For who knows how long, I walk around as a shell of a person. I engage with friends, but in my heart I feel utterly alone. No one can carry this exhaustion–this trauma–for me. It is just mine. I take Owen in for a check-up a week later. His doctor asks how I’m doing. I look at her. No one has asked me that. Why would they? I tell her I’m not well. I’m exhausted and a mess, and Mark and I have been fighting from the stress. She tells me that we should try to treat each other with grace and writes a ‘prescription’ for fish oil and vitamins. I feel a little bit better.

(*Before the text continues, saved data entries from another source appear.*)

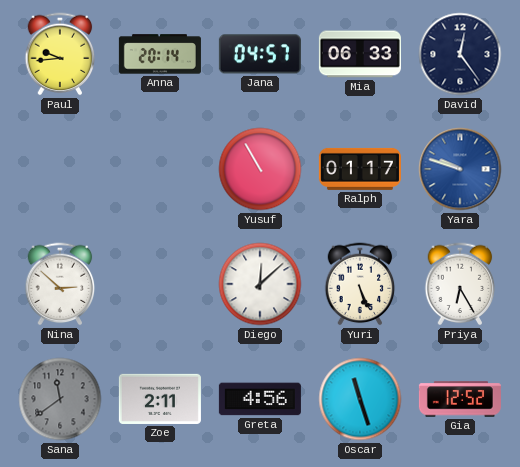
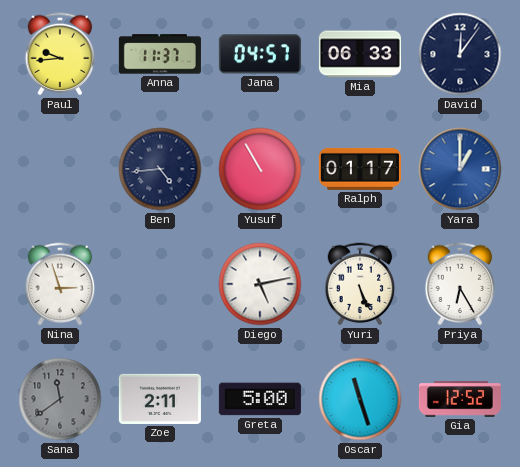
Anna: 20:14 -> 11:37
David: 12:24 -> 12:06
Ben: none -> 4:44
Yara: 9:48 -> 1:00
Nina: 2:52 -> 2:57
Diego: 12:08 -> 5:13
Greta: 4:56 -> 5:00
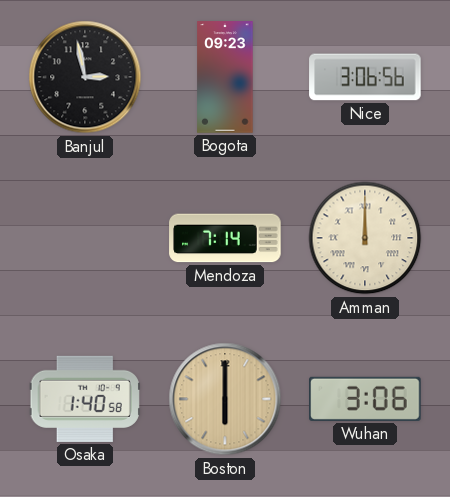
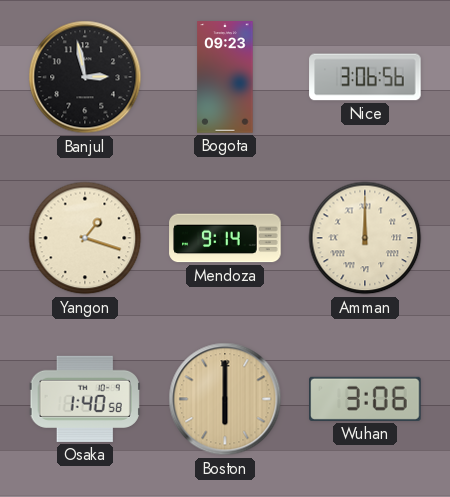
Yangon: none -> 1:18
Mendoza: 7:14 -> 9:14
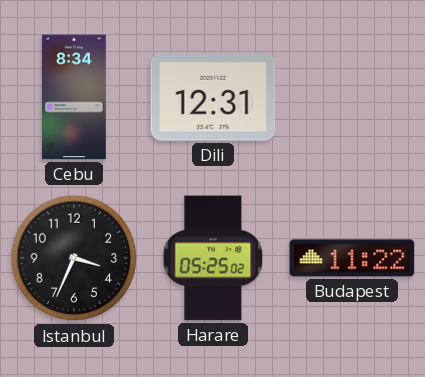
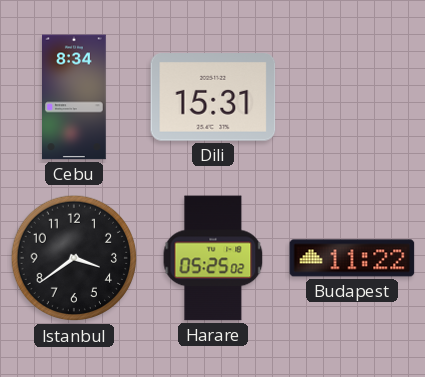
Dili: 12:31 -> 15:31
Istanbul: 3:34 -> 3:39
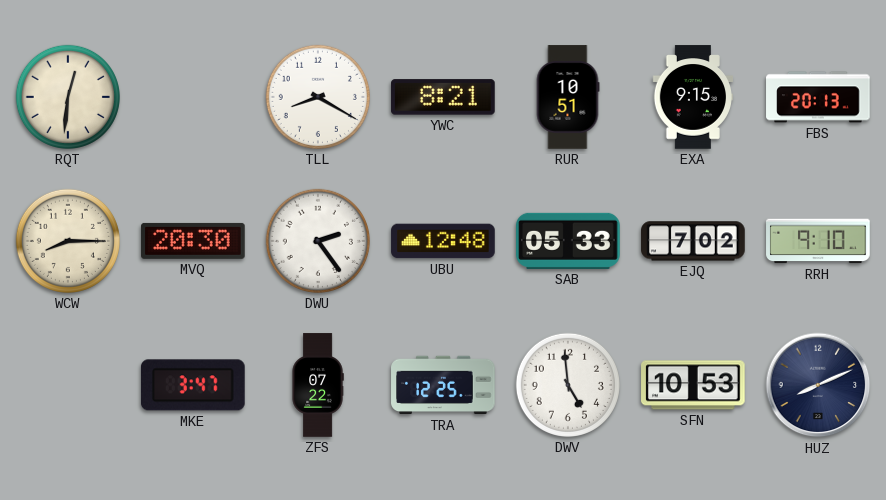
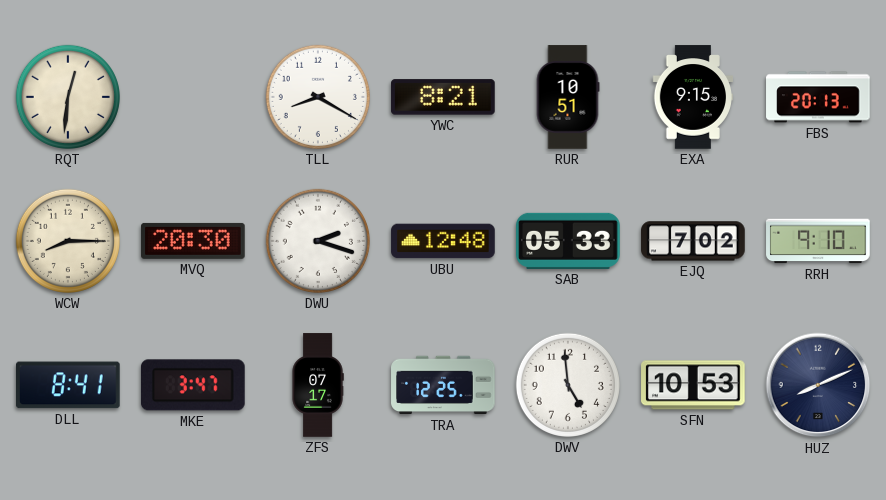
DWU: 2:24 -> 2:18
DLL: none -> 8:41
ZFS: 07:22 -> 07:17
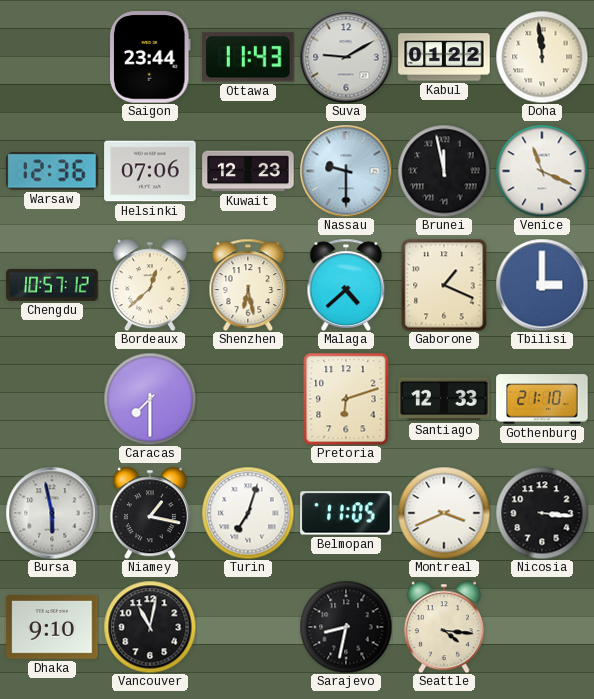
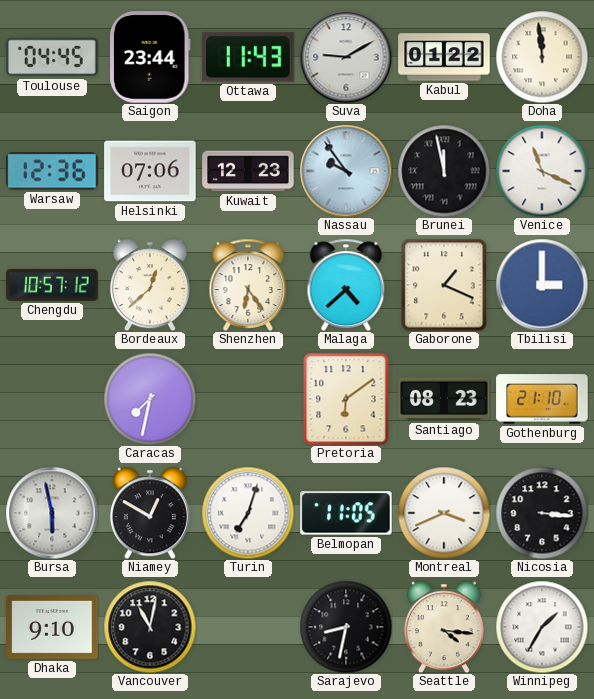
Toulouse: none -> 04:45
Nassau: 9:30 -> 9:54
Shenzhen: 6:28 -> 6:24
Caracas: 7:30 -> 7:32
Pretoria: 6:12 -> 6:09
Santiago: 12:33 -> 08:23
Niamey: 1:17 -> 12:50
Winnipeg: none -> 1:35
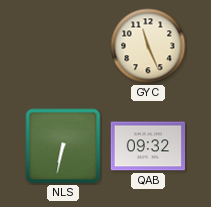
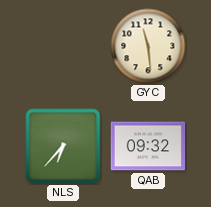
GYC: 11:26 -> 11:29
NLS: 6:32 -> 6:37
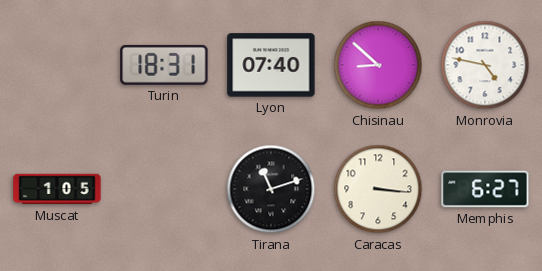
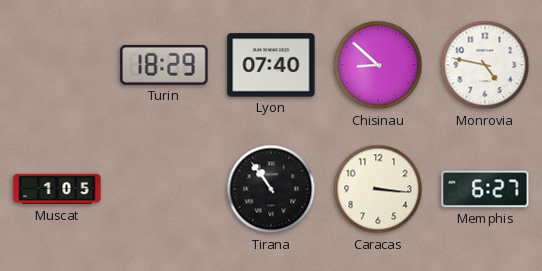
Turin: 18:31 -> 18:29
Tirana: 11:12 -> 10:54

It will be a long time before I get over this. Babies are hard, sleep deprivation is hard and this has pushed it all to the limit. I don’t really move forward very well until I finally get some good sleep. It seems like that takes about two years.

Now, it’s been five years. I thought I was well past the emotions of that time. Until Owen got sick again. It wasn’t even remotely the same–he was mildly sick for 6 or 7 weeks with mycoplasma (walking pneumonia)–but when we finally realized what was wrong with him and sought treatment, it brought back some intense feelings and emotions. Why didn’t I get him help earlier? Hindsight really is 20/20. Thankfully, he is healthy and vibrant once again.

Parenting is by far the hardest thing that I will ever do. But it is also the luckiest thing, a thing that I will never take for granted.